» **Entries provided**
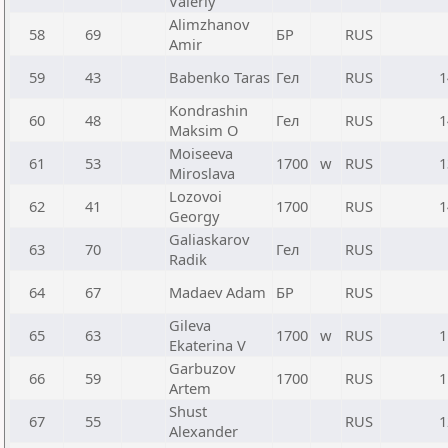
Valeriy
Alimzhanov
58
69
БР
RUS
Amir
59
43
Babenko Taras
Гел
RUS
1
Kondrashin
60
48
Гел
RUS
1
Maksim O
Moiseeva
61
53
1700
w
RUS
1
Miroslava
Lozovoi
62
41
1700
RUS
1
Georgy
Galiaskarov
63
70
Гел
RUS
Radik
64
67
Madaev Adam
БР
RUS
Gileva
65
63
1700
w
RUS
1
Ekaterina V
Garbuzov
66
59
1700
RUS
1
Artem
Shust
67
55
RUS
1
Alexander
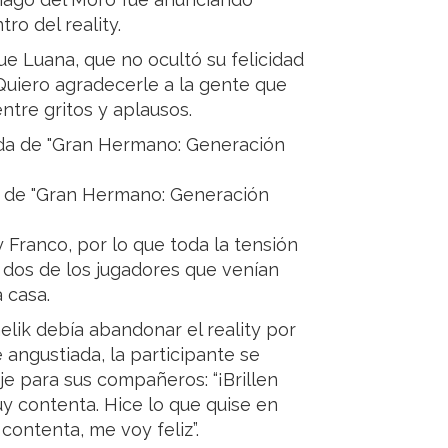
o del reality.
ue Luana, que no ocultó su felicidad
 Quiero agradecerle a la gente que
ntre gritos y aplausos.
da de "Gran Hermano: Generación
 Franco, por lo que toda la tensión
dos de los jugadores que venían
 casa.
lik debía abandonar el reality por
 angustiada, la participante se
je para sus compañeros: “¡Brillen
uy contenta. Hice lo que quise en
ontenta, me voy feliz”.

» **Brief**
Among the records above, which lines hold the word "reality"? Copy each one.

» **Written response**
o del reality.
lik debía abandonar el reality por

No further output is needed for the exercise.